An Anecdote. 

This is a personal statement, an anecdote that happened to me when I was younger that I could say changed my character and being.

Walking from one class to the next with my group of friends, our class bully took joy in ruining our day by calling us insults and ridiculing us by making us the stars of his jokes. I had enough. I looked him in the eye and challenged him to a fight. I swung and kicked, landing only one blow to his chest. My opponent, who was much bigger and athletic than I, easily overpowered me, landing blow after blow on the back of my head. We both got in trouble, but the only thing that hurt was my pride. It was mortally wounded. We managed to befriend each other afterward. There was no bully anymore. Perhaps it was mutual respect since he realized that there would be repercussions for his actions. Standing up for myself in this instance really set me up for the rest of my life, yes I was hurt, and yes, I would do it all over again.
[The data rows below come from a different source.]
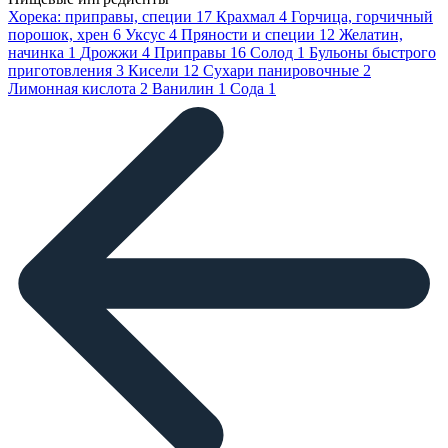
Хорека: приправы, специи
17
Крахмал
4
Горчица, горчичный
порошок, хрен
6
Уксус
4
Пряности и специи
12
Желатин,
начинка
1
Дрожжи
4
Приправы
16
Солод
1
Бульоны быстрого
приготовления
3
Кисели
12
Сухари панировочные
2
Лимонная кислота
2
Ванилин
1
Сода
1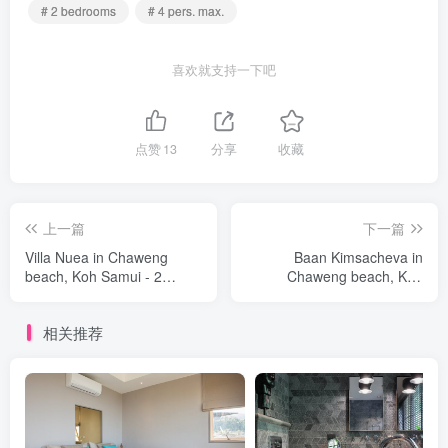
# 2 bedrooms
# 4 pers. max.
喜欢就支持一下吧
点赞
13
分享
收藏
上一篇
下一篇
Villa Nuea in Chaweng
Baan Kimsacheva in
beach, Koh Samui - 2
Chaweng beach, Koh
bedrooms
Samui - 6 bedrooms
相关推荐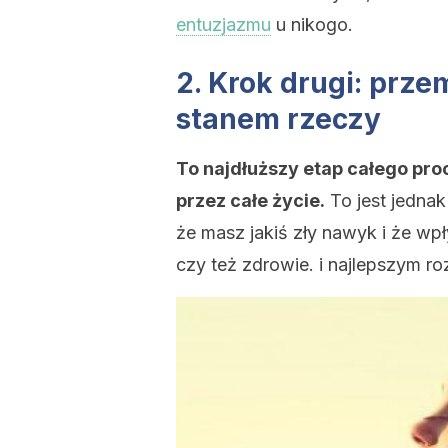
entuzjazmu
u nikogo.
2. Krok drugi: prz
stanem rzeczy
To najdłuższy etap całego pro
przez całe życie.
To jest jedna
że masz jakiś zły nawyk i że wp
czy też zdrowie. i najlepszym 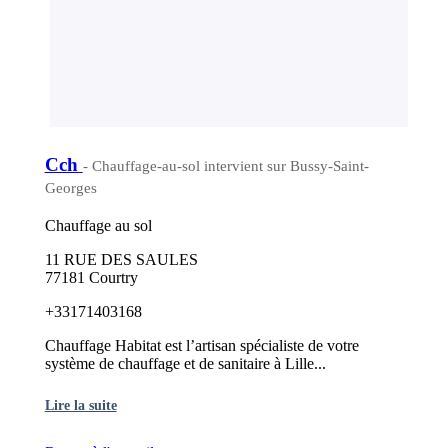
Cch
- Chauffage-au-sol intervient sur Bussy-Saint-
Georges
Chauffage au sol
11 RUE DES SAULES
77181 Courtry
+33171403168
Chauffage Habitat est l’artisan spécialiste de votre
système de chauffage et de sanitaire à Lille...
Lire la suite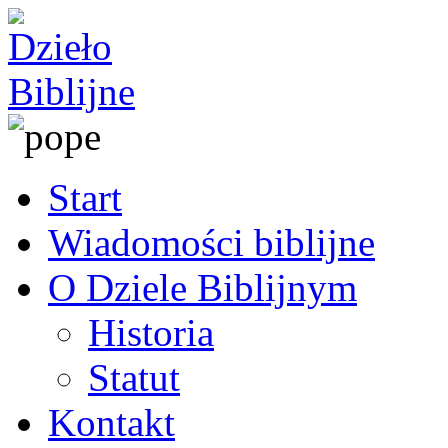
Start
Wiadomości biblijne
O Dziele Biblijnym
Historia
Statut
Kontakt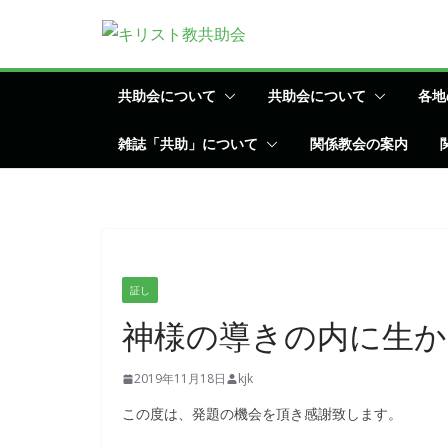
コ
ン
テ
ン
共助会について
共助会について
各地
ツ
雑誌「共助」について
関係教会の案内
へ
ス
キ
ッ
プ
証し
神様の導きの内に生か
2019年11月18日
kjk
この度は、発題の機会を頂き感謝致します。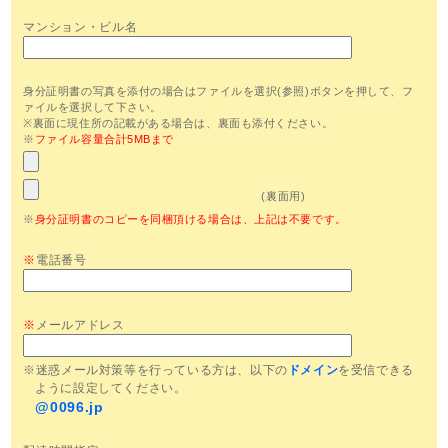
マンション・ビル名
身分証明書の写真を添付の場合はファイルを選択(参照)ボタンを押して、フ
ァイルを選択して下さい。
※裏面に現住所の記載がある場合は、裏面も添付ください。
※
ファイル容量合計5MBまで
(裏面用)
※
身分証明書のコピーを同梱頂ける場合は、上記は不要です。
※
電話番号
※
メールアドレス
※迷惑メール対策等を行っている方は、以下の
ドメイン
を受信できる
ように設定してください。
@0096.jp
This was a significant moment for me because afterward, the shy, timid boy who was afraid was no longer there. I had literally gotten hit in the face. I knew I wasn't made of glass. I started taking more chances in my life, asking the pretty girl out, applying for that scholarship, asking more questions in class that I was previously too afraid to ask. All this happened in a small town off the coast in the department of La Guajira, Colombia. Originally though, I was born in Barranquilla, Colombia. 

 

When I was fifteen years old, we came to the United States. My parents had been divorced for as far as I could remember, but now that my father was helping my mom and I move to the US, I thought we might be a family again. It was then that I realized that they were happy helping each other, but they both knew they had drifted too far apart and were not meant to be together. My older brother and I were asked, “whom do you want to live with?” It was a terrible question that was borderline a statement. My father, I knew, wanted me to choose him, he had long been fighting for his citizenship in the US, and now that he had it, he helped us move. I owed him a lot and still do. On the other hand, my mother asked me to pick whomever I thought I wanted to be with. I love my mother dearly. I couldn't just abandon her, I thought. It was a terrible choice I had to make, my mother or my father. In the end, I chose my mother because she has always been there for me, always asks me to pick with my mind and heart but most importantly, to follow my gut. In this situation, I realized that my mother meant the world to me and that even though my father wasn’t there much growing up, he always worked to help us come to the US. He never forgot about us and dreamed of giving us a better life. I learned to appreciate everything you have at any given moment because, in one instance, everything you thought was true could fall apart. Always cherish your parents because they are just people too trying to make the best of their lives and yours. 


 

My first year in the US was very bizarre for me since I was still getting used to new customs, new traditions, new people, and a whole new way of living and understanding life. In Colombia, I felt that my outward appearance and family lineage measured my worth. In the US, the focus is on the individual. There is much praise for being independent, self-reliable, less focused on your appearance, and more about who you are and what you have to say and do for your community. Like the great JFK said, “Ask not what your country can do for you, but what you can do for your country.”  This was a major new development for me because I was worried about what others thought about me most. How I dressed was also very important because otherwise, I would have felt judged and embarrassed. I didn't understand myself very well in high school. It wasn't until college that I began to analyze myself and my whole life critically. Even now, I understand that I will always have to be open to other people’s ideas, but I have to think critically about them and whether that’s something I want to be a part of. Choices make people, not heritage, creed, or religion. It’s about what happens and how you choose to react to it. We are all not given the same chances since birth. We don’t get to choose that. We do get to choose how to live our lives, what our standard of living should be, and whether I make it happen or not. My time in Colombia makes me a natural-born Spanish speaker, fluent in reading and writing. I practice Spanish still every day by reading. I am self-taught in Latin at a fundamental level, a bachelor’s in political science with a minor in American history and sociology with a lot to add to class discussions, always willing to put in the work, and happy while doing it.